Monday, June 4, 2007 - 4:45 PM
217

Application of multivariate techniques in conservation planning frameworks

Simon Linke1, Matthew E. Watts1, Carissa J. Klein1, R.C. Bailey2, and Hugh P. Possingham1. (1) School of Integrative Biology, University of Queensland, St. Lucia, Australia, (2) Department of Biology, The University of Western Ontario, London, ON N6A 5B7, Canada

Over the last few years systematic conservation planning has gained greater focus in freshwater ecology. As most conservation plans target multiple biodiversity features, this is inherently a multivariate problem. Apart from the use of multivariate modeling techniques to estimate taxa distributions, we present three applications of classification and ordination techniques in a conservation framework.

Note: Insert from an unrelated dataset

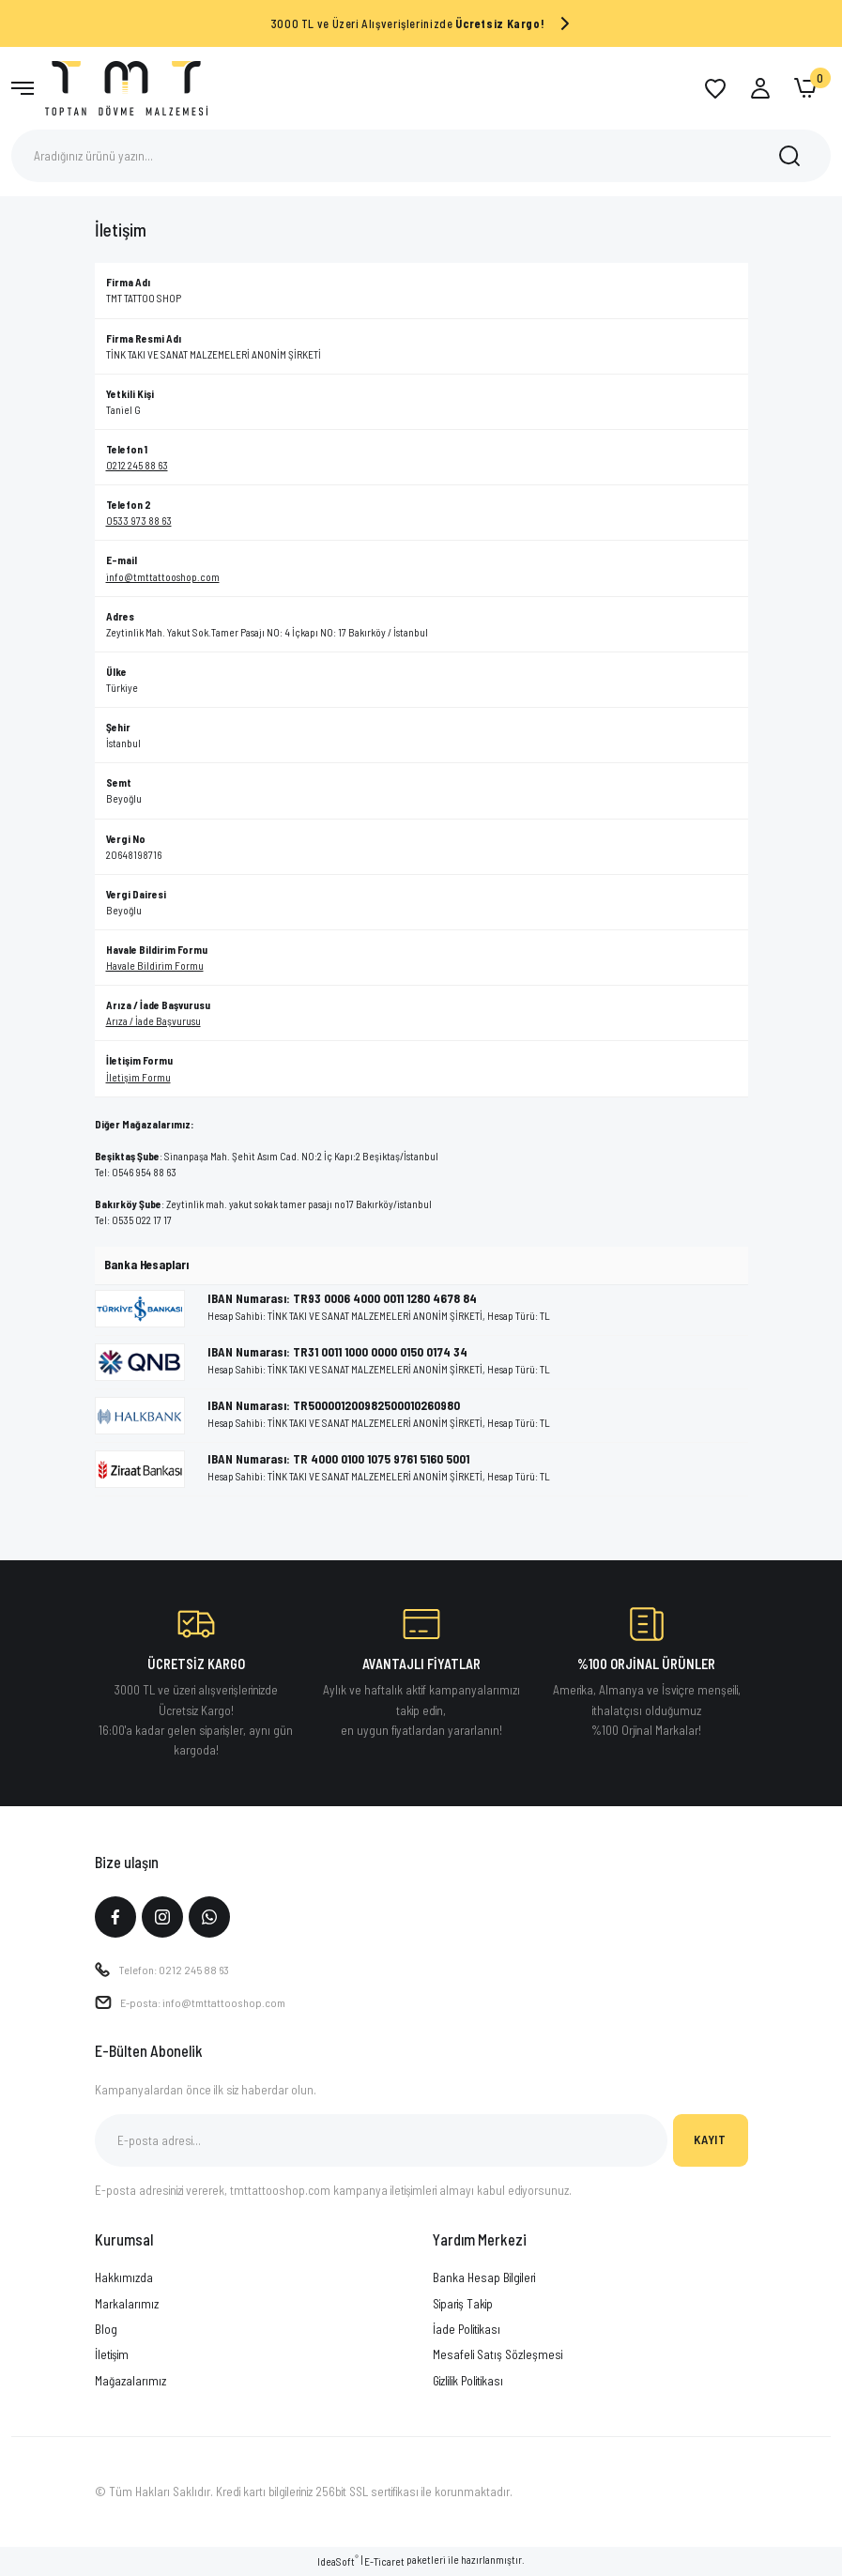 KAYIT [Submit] (710, 2141)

  1. Highly unique sites - thus of high conservation value – can be identified using the multivariate distance to a group centroid or their nearest neighbors.
  2. Systematic conservation planning algorithms, such as bootstrapped heuristics or simulated annealing, deliver multiple solutions to meet conservation targets. Cluster analysis and non-metric multidimensional scaling help to select complementary conservation plans out of a pool of possible solutions.
  3. When taxa or other biodiversity features cannot be extrapolated across the landscape, multivariate environmental similarity patterns are linked directly to species patterns to create environmental surrogates that can be used for spatial prioritisation.

We will demonstrate how these three approaches can enhance applied conservation planning schemes using invertebrate data from Victoria, Australia and the Yukon Territory, Canada.